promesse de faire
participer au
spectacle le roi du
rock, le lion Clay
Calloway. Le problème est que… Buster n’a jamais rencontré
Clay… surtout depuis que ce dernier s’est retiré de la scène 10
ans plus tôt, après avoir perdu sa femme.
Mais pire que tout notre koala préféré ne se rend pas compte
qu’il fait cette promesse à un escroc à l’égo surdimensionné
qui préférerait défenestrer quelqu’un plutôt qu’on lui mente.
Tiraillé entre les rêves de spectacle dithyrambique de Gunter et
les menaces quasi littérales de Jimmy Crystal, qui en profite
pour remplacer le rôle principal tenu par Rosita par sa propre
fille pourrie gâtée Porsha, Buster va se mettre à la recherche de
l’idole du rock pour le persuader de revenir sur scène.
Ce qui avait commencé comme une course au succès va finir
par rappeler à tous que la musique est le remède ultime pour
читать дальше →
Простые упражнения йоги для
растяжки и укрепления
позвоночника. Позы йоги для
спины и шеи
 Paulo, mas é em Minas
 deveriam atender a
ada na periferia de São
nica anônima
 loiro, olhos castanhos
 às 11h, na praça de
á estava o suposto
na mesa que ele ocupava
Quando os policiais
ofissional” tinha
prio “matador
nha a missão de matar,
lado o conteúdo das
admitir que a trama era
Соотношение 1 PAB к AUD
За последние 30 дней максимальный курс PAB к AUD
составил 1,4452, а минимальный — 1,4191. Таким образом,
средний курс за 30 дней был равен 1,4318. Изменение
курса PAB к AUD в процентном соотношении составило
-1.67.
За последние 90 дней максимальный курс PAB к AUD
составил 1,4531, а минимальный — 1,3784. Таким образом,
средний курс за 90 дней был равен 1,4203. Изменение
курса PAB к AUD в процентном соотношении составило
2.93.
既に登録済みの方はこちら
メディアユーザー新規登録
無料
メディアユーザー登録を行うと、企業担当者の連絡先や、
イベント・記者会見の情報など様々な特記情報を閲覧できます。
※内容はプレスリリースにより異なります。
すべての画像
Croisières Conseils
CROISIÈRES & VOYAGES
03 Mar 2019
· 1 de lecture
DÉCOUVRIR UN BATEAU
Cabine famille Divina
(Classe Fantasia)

• [About this task]:
Only the lines from the one containing "Quando os policiais" through the end of the material should be reproduced, exactly, with both ends included.

• [Task solution]:
Quando os policiais
ofissional” tinha
prio “matador
nha a missão de matar,
lado o conteúdo das
admitir que a trama era
Соотношение 1 PAB к AUD
За последние 30 дней максимальный курс PAB к AUD
составил 1,4452, а минимальный — 1,4191. Таким образом,
средний курс за 30 дней был равен 1,4318. Изменение
курса PAB к AUD в процентном соотношении составило
-1.67.
За последние 90 дней максимальный курс PAB к AUD
составил 1,4531, а минимальный — 1,3784. Таким образом,
средний курс за 90 дней был равен 1,4203. Изменение
курса PAB к AUD в процентном соотношении составило
2.93.
既に登録済みの方はこちら
メディアユーザー新規登録
無料
メディアユーザー登録を行うと、企業担当者の連絡先や、
イベント・記者会見の情報など様々な特記情報を閲覧できます。
※内容はプレスリリースにより異なります。
すべての画像
Croisières Conseils
CROISIÈRES & VOYAGES
03 Mar 2019
· 1 de lecture
DÉCOUVRIR UN BATEAU
Cabine famille Divina
(Classe Fantasia)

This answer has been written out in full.